アスファルト防水のエキスパート 東西アスファルト事業協同組合
「羽根木の森」の敷地には森のようにたくさん木があり、お施主さんに「木を一本も切らずに建てます」と約束しました。整然と木が植わっていないので、木を避けるように柱を立てると、社も梁もすべてがアトランダムになり、構造体が高くなるので、なんとか整然としたグリットを当てはめられないかと考えました。正方形とか長方形のグリッドを試した結果、一辺四メートルの正三角形のグリットを用いると、木や根を切らずに済むことがわかりました。正方形や長方形のグリットの柱には四本の梁や地中梁が集まります。しかし、枝や根があるからといってそのうちの二本の梁を取ってしまうと、柱が自立しません。ところが三角形ですと一点に六本の梁が集まっているので、そのうち三本まで取っても柱は自立するのです。このように三角形にすることによって、梁の位置の選択の余地が増え、木をまったく切らずに構造グリッドを入れることが可能になったわけです。
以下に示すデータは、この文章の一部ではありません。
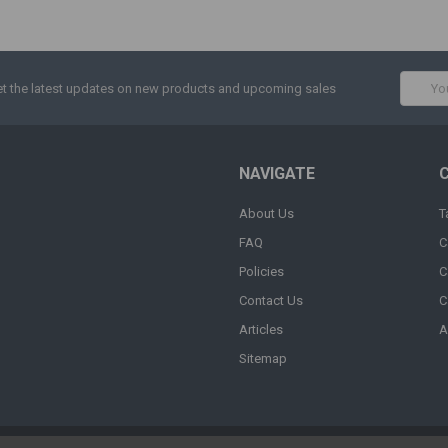
Email
t the latest updates on new products and upcoming sales
Addres
NAVIGATE
About Us
T
FAQ
C
Policies
C
Contact Us
C
Articles
A
Sitemap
この集合住宅には、トリプレックスという三層構成の住宅が11軒入っています。夏は葉がうっそうとして屋根をほとんど覆ってしまうので、涼しくなるという効果もあります。もともとここは近隣の人たちが愛する森だったので、一階にはあまり部屋を入れず、なるべくピロティとするほか、エントランスを透明にしたり、部屋にミラーガラスや鏡を貼ったりすることで、部屋の存在感をなくし森の感覚を残すようにしました。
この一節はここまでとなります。